Седая голова фрау Кроль высовывается из окна.
— Хотите получить по рулетику свежего рольмопса с огурцом?
— Безусловно. И кусок хлеба в придачу. Этот легкий завтрак хорош при всех видах
мировой скорби, — отвечает Георг и передает мне стакан. — Ты страдаешь ею?
— Каждый приличный человек в моем возрасте непременно страдает мировой скорбью,
— решительно отвечаю я. — Это право молодости!
— А я думал, что у тебя молодость украли, когда ты был в армии.
— Верно. С тех пор я ищу ее и не могу найти. Поэтому у меня двойная мировая
скорбь. Так же как ампутированная нога, она болит вдвое сильнее.
Пиво чудесное, холодное. Солнце печет нам головы, и вдруг, невзирая на всю
мировую скорбь, наступает мгновение, когда жизнь подходит к тебе вплотную и ты
с изумлением смотришь в ее золотисто-зеленые глаза. Я благоговейно допиваю свой
стакан. Мне кажется, что каждая клетка моего тела приняла солнечную ванну.

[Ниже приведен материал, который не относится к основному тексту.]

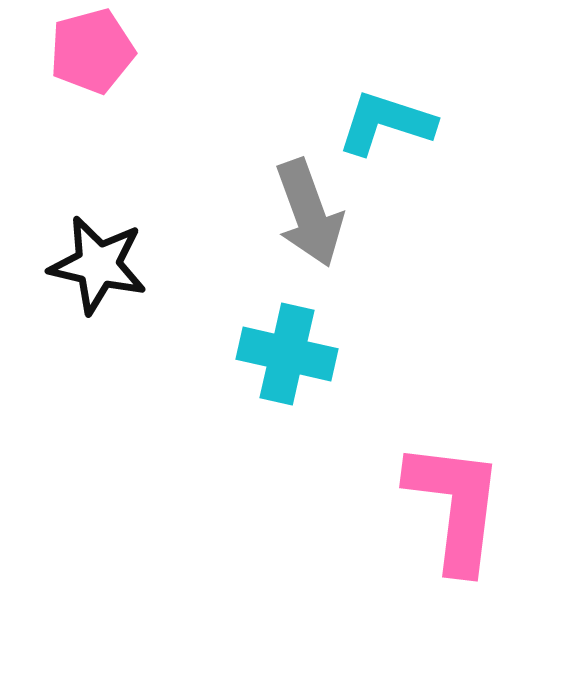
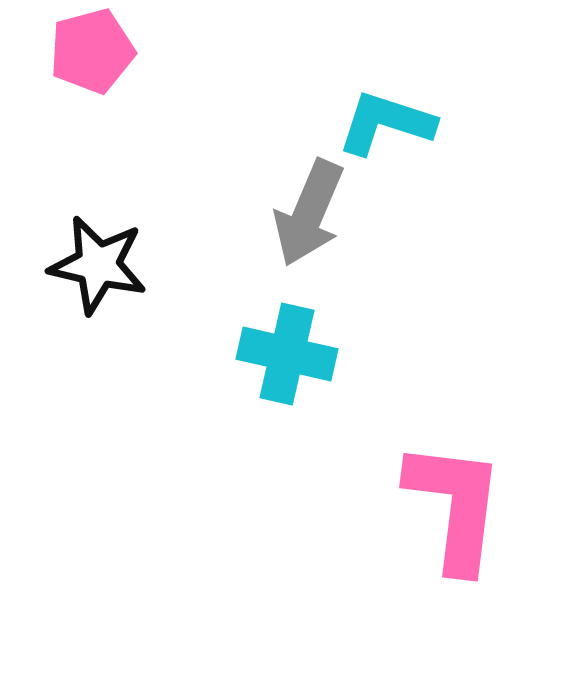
gray arrow: rotated 43 degrees clockwise
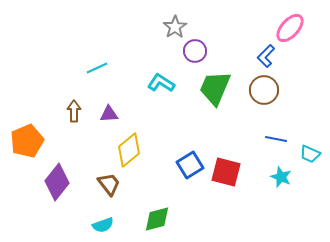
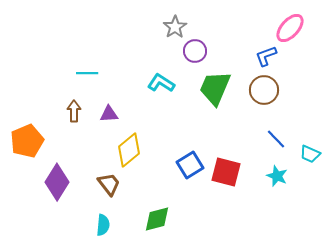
blue L-shape: rotated 25 degrees clockwise
cyan line: moved 10 px left, 5 px down; rotated 25 degrees clockwise
blue line: rotated 35 degrees clockwise
cyan star: moved 4 px left, 1 px up
purple diamond: rotated 6 degrees counterclockwise
cyan semicircle: rotated 65 degrees counterclockwise
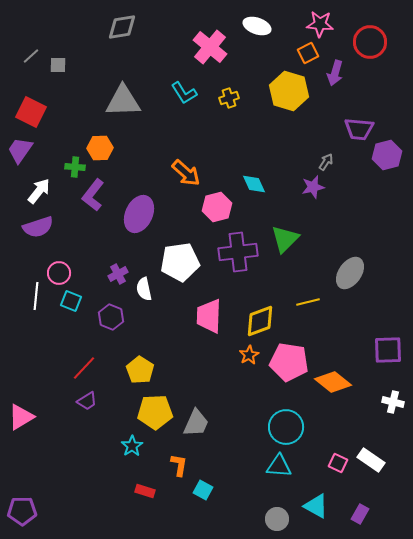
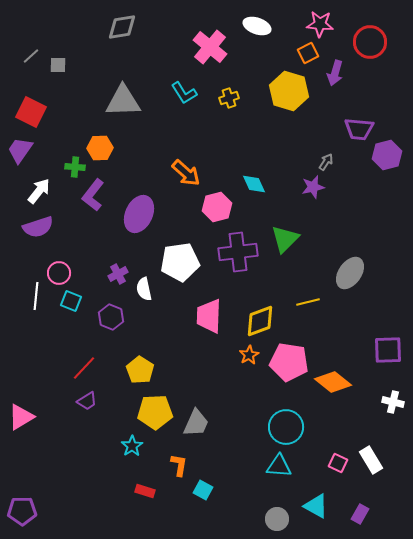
white rectangle at (371, 460): rotated 24 degrees clockwise
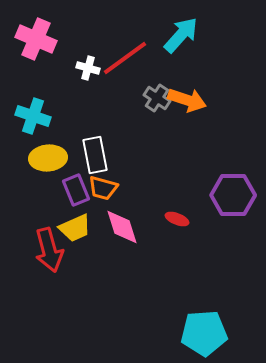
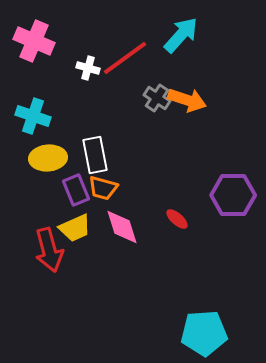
pink cross: moved 2 px left, 2 px down
red ellipse: rotated 20 degrees clockwise
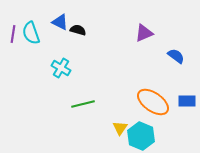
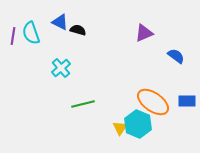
purple line: moved 2 px down
cyan cross: rotated 18 degrees clockwise
cyan hexagon: moved 3 px left, 12 px up
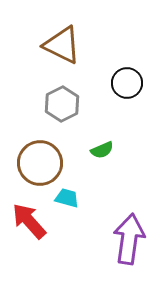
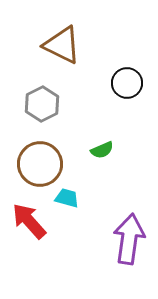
gray hexagon: moved 20 px left
brown circle: moved 1 px down
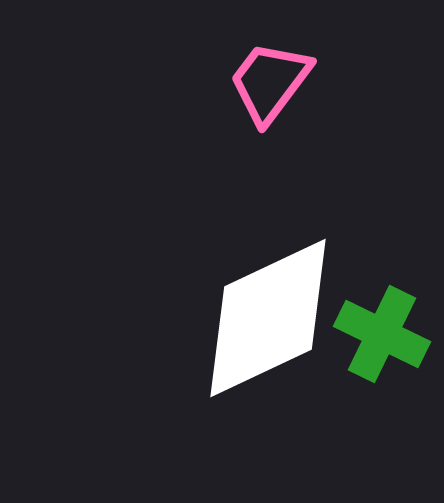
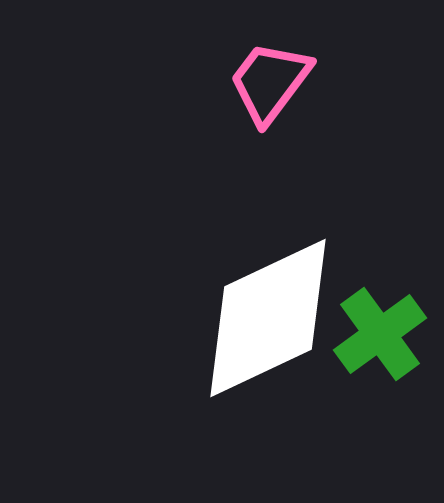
green cross: moved 2 px left; rotated 28 degrees clockwise
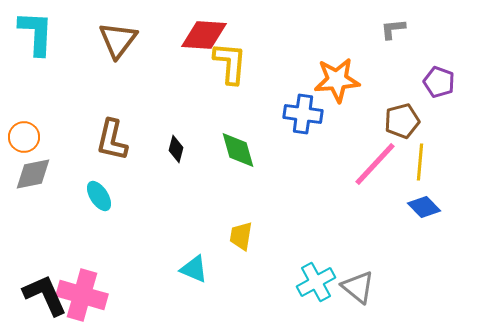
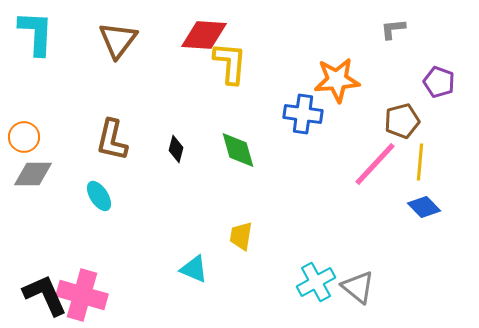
gray diamond: rotated 12 degrees clockwise
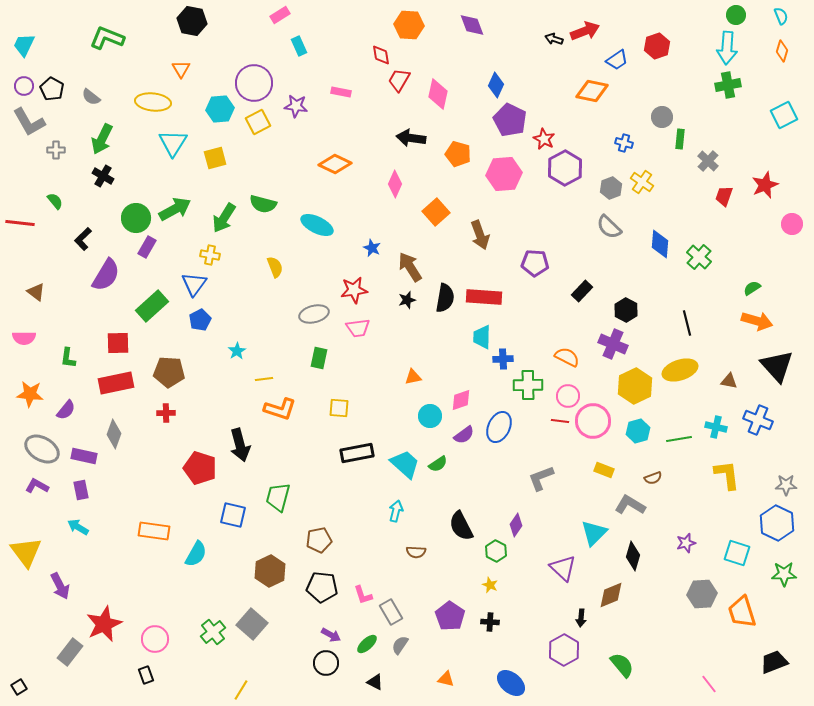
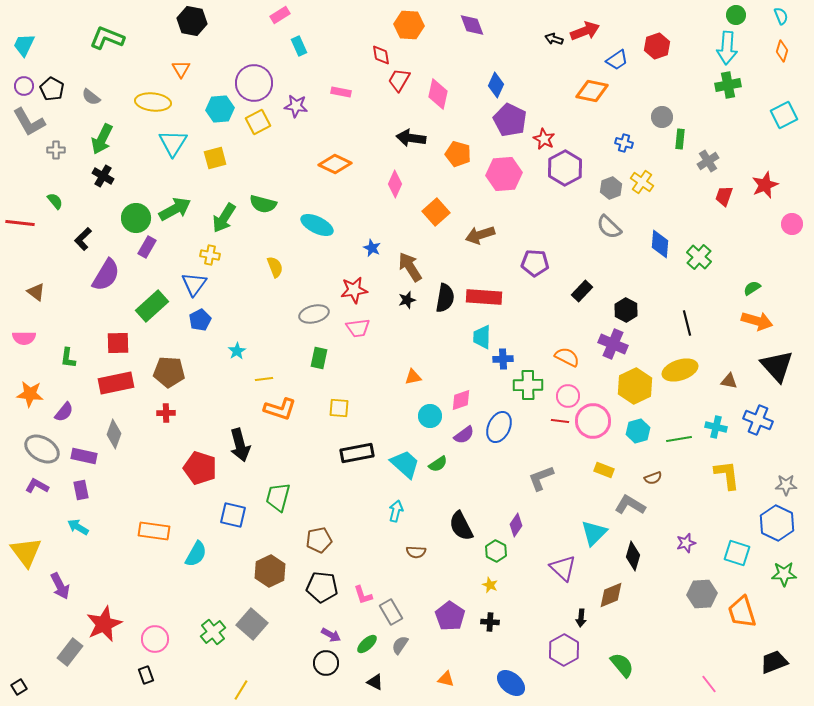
gray cross at (708, 161): rotated 15 degrees clockwise
brown arrow at (480, 235): rotated 92 degrees clockwise
purple semicircle at (66, 410): moved 2 px left, 2 px down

— Мы то и дело забываем, что живем на этой планете лишь недолгий срок, — говорю
я. — И потому страдаем совершенно ложным комплексом мировой скорби. Словно нам
предстоит жить вечно. Ты это замечал?
— Ну еще бы! В том-то и состоит главная ошибка человечества. Люди, сами по себе
вполне разумные, дают возможность каким-то презренным родственникам получать по
наследству миллионы долларов, вместо того чтобы самим еще при жизни
воспользоваться этими деньгами.
— Хорошо! А что бы ты сделал, если бы знал, что завтра умрешь?
— Понятия не имею.
— Не знаешь? Ладно, один день — это, может быть, слишком мало. Ну, а что бы ты
сделал, зная, что умрешь через неделю?
— И тогда не представляю.
— Ведь что-нибудь ты бы сделал? Ну, а если бы у тебя был в запасе месяц?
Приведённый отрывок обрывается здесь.